A violin can produce ‘combination notes’

Getty Images/Thomas Berwick

Musical sounds that were thought to be audible only in the head as a habit of the ear canal are actually real. Violins can produce these unique sounds, and higher quality violins can produce stronger sounds.

In 1714, the Italian violinist Giuseppe Tartini discovered that when he played two notes simultaneously, he could unexpectedly hear a third note. It was later named a combination tone because it is a blend of tonal frequencies. These tones were thought to originate entirely in our ears, as they are amplified by the cochlea rather than actually emitted by an instrument.

Giovanni Cecchi At the University of Florence, Italy, he and his colleagues decided to investigate how different violins produce combination tones.

They used a computer to analyze recordings of professional violinists performing selected note pairs on five violins of different ages and qualities. Inspired by the ideas of the 19th-century physicist Hermann von Helmholtz, who showed that some instruments alone might be capable of producing combination tones, they divided the sound waves produced by the violin into parts of different frequencies. Disassembled. The team found that all violins produced combination tones, but the oldest instruments produced the strongest. The most prominent combination tones of the oldest violin made in Bologna in 1700 were about 75% louder than those of modern mass-produced instruments.

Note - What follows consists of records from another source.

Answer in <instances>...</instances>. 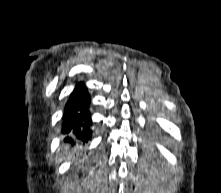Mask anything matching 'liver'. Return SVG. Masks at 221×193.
<instances>
[{
	"mask_svg": "<svg viewBox=\"0 0 221 193\" xmlns=\"http://www.w3.org/2000/svg\"><path fill=\"white\" fill-rule=\"evenodd\" d=\"M66 151H67V148H66ZM70 156H71V154H70V153H68V154H67V158H69Z\"/></svg>",
	"mask_w": 221,
	"mask_h": 193,
	"instance_id": "6515ba94",
	"label": "liver"
}]
</instances>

The researchers also wanted to know how clearly the listener could hear the combination tones produced by three top-quality violins. They invited a group of 11 professional and amateur musicians to listen to the violinist’s recording. Listeners could hear the difference almost every time.The least accurate listeners heard it 93% of the time, while the most accurate listeners heard it every time.

Jim Woodhouse The Cambridge University professor says the experiment suggests that combination tones arise from the way the air vibrates and mixes inside the violin. When playing a violin, it is not only the strings that determine the tone, but also the shape of the violin, which is more precisely constructed with high-quality instruments. “It’s not difficult to find quality modern violins that exhibit this effect as strongly,” he says.

The team now wants to study more violins to pinpoint exactly which part of the instrument is responsible for the combination tones.